Mandibules/Interview Dupieux/SensCritique 2021

Dans un entretien accordé à SensCritique à l’occasion de la sortie de Mandibules, Quentin Dupieux revient sur sa manière singulière de concevoir le cinéma, entre liberté revendiquée et goût assumé pour l’absurde.


Le cinéaste explique d’abord évoluer dans un cadre de travail relativement libre, rendu possible par le succès d’estime de ses précédents films. Une indépendance qu’il juge néanmoins fragile, dépendante de l’accueil du public. Mandibules s’inscrit ainsi dans une démarche volontairement simple : un tournage léger, une équipe réduite et un esprit proche de celui d’une « bande de copains ».


Au cœur du projet, le duo du Palmashow — Grégoire Ludig et David Marsais — s’impose comme une évidence. Dupieux souligne leur capacité à incarner des personnages naïfs avec sérieux, sans jamais tomber dans la caricature. Un choix qui participe à l’équilibre du film, où l’absurde naît précisément du décalage entre la banalité du jeu et l’étrangeté des situations.

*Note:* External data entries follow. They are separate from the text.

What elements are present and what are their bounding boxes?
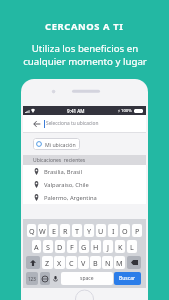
button[interactable]: I — [108, 224, 118, 237]
staticText: K — [118, 242, 123, 252]
staticText: 100% — [121, 108, 132, 114]
staticText: N — [105, 258, 111, 268]
staticText: H — [93, 242, 99, 252]
button[interactable]: R — [60, 224, 70, 237]
button[interactable]: space — [61, 272, 113, 285]
staticText: V — [81, 258, 86, 268]
staticText: R — [63, 226, 68, 236]
button[interactable]: P — [132, 224, 142, 237]
button[interactable]: C — [66, 256, 77, 269]
button[interactable]: H — [91, 240, 101, 253]
staticText: Y — [87, 226, 92, 236]
button[interactable]: Y — [84, 224, 94, 237]
button[interactable]: Dictate — [52, 272, 59, 285]
staticText: 123 — [28, 276, 36, 282]
staticText: Valparaiso, Chile — [44, 181, 89, 189]
button[interactable]: Backspace — [127, 256, 141, 269]
button[interactable]: Shift — [26, 256, 40, 269]
staticText: O — [122, 226, 128, 236]
staticText: J — [107, 242, 109, 252]
staticText: C — [69, 258, 74, 268]
staticText: F — [70, 242, 74, 252]
staticText: Utiliza los beneficios en cualquier mome… — [23, 42, 147, 68]
staticText: 9:41 AM — [67, 108, 85, 114]
button[interactable]: Q — [27, 224, 36, 237]
button[interactable]: Buscar — [114, 272, 141, 285]
button[interactable]: Z — [42, 256, 53, 269]
staticText: CERCANOS A TI — [45, 20, 124, 33]
button[interactable]: X — [54, 256, 65, 269]
button[interactable]: M — [114, 256, 125, 269]
staticText: P — [135, 226, 140, 236]
staticText: Q — [29, 226, 35, 236]
staticText: Brasilia, Brasil — [44, 168, 82, 176]
button[interactable]: W — [38, 224, 47, 237]
button[interactable]: U — [96, 224, 106, 237]
button[interactable]: Valparaiso, Chile — [23, 178, 146, 191]
staticText: Ubicaciones recientes — [33, 157, 86, 164]
staticText: G — [81, 242, 87, 252]
button[interactable]: V — [78, 256, 89, 269]
staticText: W — [39, 226, 46, 236]
staticText: Palermo, Argentina — [44, 194, 97, 202]
button[interactable]: F — [67, 240, 77, 253]
button[interactable]: Palermo, Argentina — [23, 191, 146, 204]
button[interactable]: A — [32, 240, 41, 253]
staticText: S — [46, 242, 50, 252]
button[interactable]: S — [43, 240, 53, 253]
staticText: Z — [45, 258, 50, 268]
staticText: D — [57, 242, 63, 252]
button[interactable]: T — [72, 224, 82, 237]
button[interactable]: Emoji — [40, 272, 50, 285]
button[interactable]: Mi ubicación — [33, 138, 80, 150]
button[interactable]: 123 — [26, 272, 38, 285]
staticText: M — [116, 258, 123, 268]
staticText: B — [93, 258, 98, 268]
button[interactable]: D — [55, 240, 65, 253]
button[interactable]: B — [90, 256, 101, 269]
staticText: space — [80, 275, 94, 282]
staticText: L — [130, 242, 134, 252]
staticText: U — [98, 226, 104, 236]
staticText: E — [52, 226, 56, 236]
button[interactable]: N — [102, 256, 113, 269]
staticText: A — [34, 242, 39, 252]
button[interactable]: K — [115, 240, 125, 253]
staticText: Buscar — [119, 275, 136, 282]
staticText: X — [57, 258, 62, 268]
staticText: Selecciona tu ubicacion — [46, 120, 99, 127]
staticText: I — [112, 226, 115, 236]
staticText: Mi ubicación — [45, 141, 76, 148]
button[interactable]: O — [120, 224, 130, 237]
button[interactable]: G — [79, 240, 89, 253]
button[interactable]: Brasilia, Brasil — [23, 165, 146, 178]
button[interactable]: L — [127, 240, 137, 253]
button[interactable]: Back — [33, 115, 146, 132]
other: Back — [33, 120, 41, 128]
button[interactable]: E — [49, 224, 58, 237]
button[interactable]: J — [103, 240, 113, 253]
staticText: T — [75, 226, 79, 236]
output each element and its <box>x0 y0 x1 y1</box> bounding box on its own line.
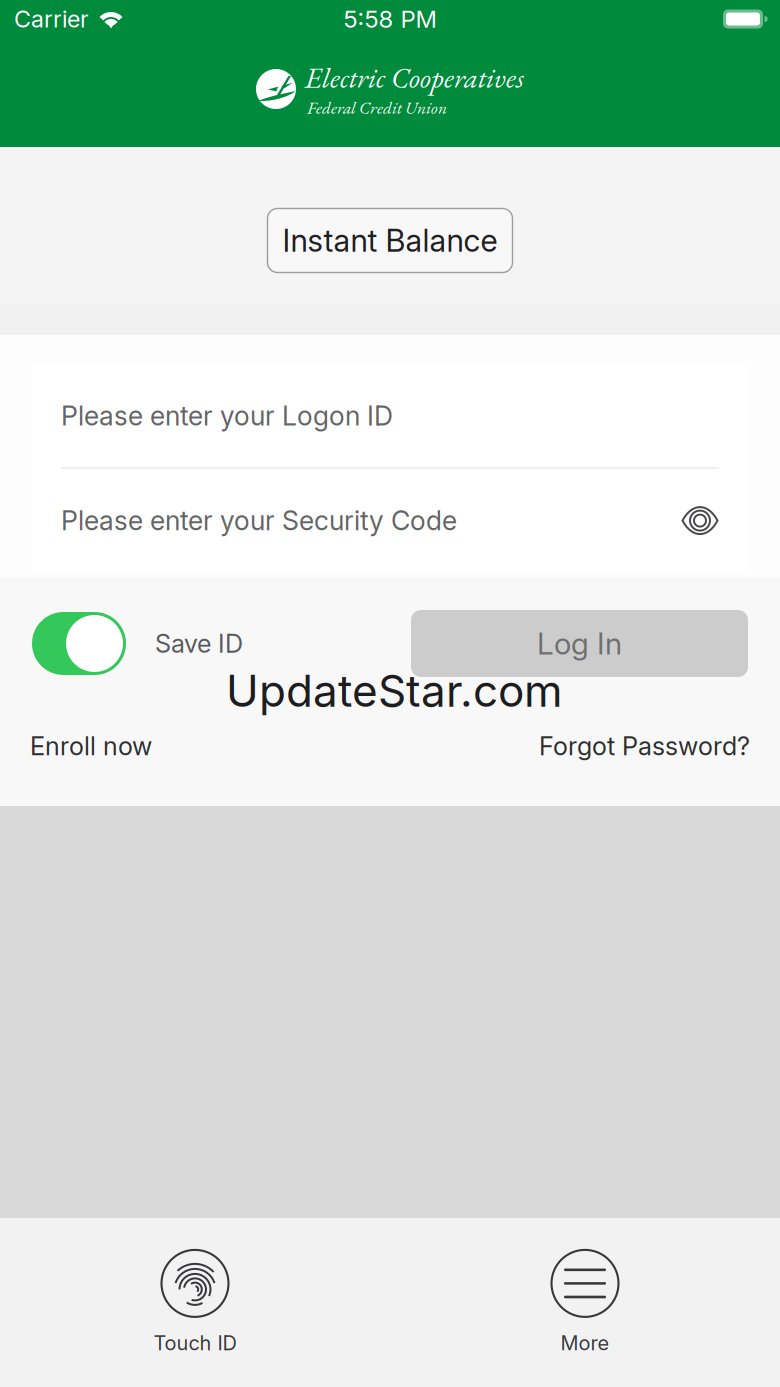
button[interactable]: Save ID <box>32 612 243 675</box>
staticText: 5:58 PM <box>344 4 436 34</box>
staticText: UpdateStar.com <box>226 664 563 717</box>
staticText: Instant Balance <box>282 222 498 259</box>
staticText: More <box>560 1331 610 1355</box>
button[interactable]: Log In <box>411 610 748 677</box>
staticText: Electric Cooperatives <box>305 59 524 96</box>
staticText: Touch ID <box>154 1331 236 1355</box>
button[interactable]: Instant Balance <box>268 208 512 272</box>
button[interactable]: More <box>390 1218 780 1387</box>
staticText: Carrier <box>14 5 89 33</box>
staticText: Enroll now <box>30 731 152 761</box>
staticText: Save ID <box>155 628 243 659</box>
staticText: Log In <box>537 625 622 662</box>
staticText: Federal Credit Union <box>307 96 447 119</box>
staticText: Please enter your Logon ID <box>61 400 393 432</box>
button[interactable]: Touch ID <box>0 1218 390 1387</box>
button[interactable]: Forgot Password? <box>539 731 750 761</box>
staticText: Forgot Password? <box>539 731 750 761</box>
button[interactable]: Enroll now <box>30 731 152 761</box>
staticText: Please enter your Security Code <box>61 504 457 537</box>
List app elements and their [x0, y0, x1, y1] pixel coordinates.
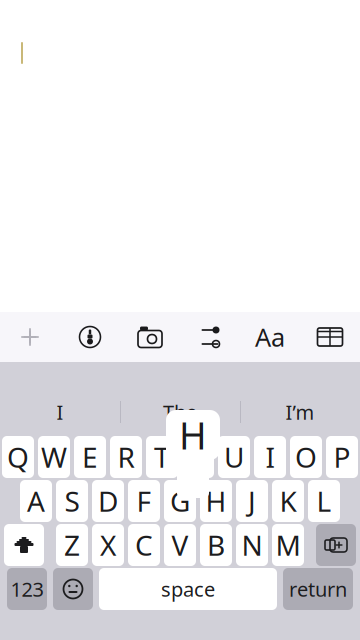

Car l’absurde constitue bien la matrice du film. Le point de départ — une mouche géante que deux hommes tentent de dresser — n’est jamais justifié. Pour le réalisateur, il ne s’agit pas de produire du non-sens gratuit, mais de construire une logique interne cohérente à partir d’une idée volontairement idiote. « Prendre une situation absurde et la traiter sérieusement » résume en creux sa méthode.


Dupieux insiste également sur l’importance du montage, qu’il considère comme un élément clé du rythme comique. C’est dans cette phase que se construit l’efficacité du film, par un travail précis sur le timing et l’épure. La musique, qu’il compose lui-même, participe quant à elle à installer une atmosphère décalée, fidèle à son univers.



Fidèle à sa position habituelle, le réalisateur rejette toute tentative d’interprétation. Il affirme ne chercher ni à délivrer un message, ni à proposer une lecture symbolique de son œuvre. Son ambition reste ailleurs : susciter le rire, surprendre, et proposer une expérience de cinéma immédiate.


Avec Mandibules, Quentin Dupieux confirme ainsi une ligne artistique cohérente : un cinéma rapide, minimaliste, où l’absurde, loin d’être gratuit, devient un principe de narration à part entière.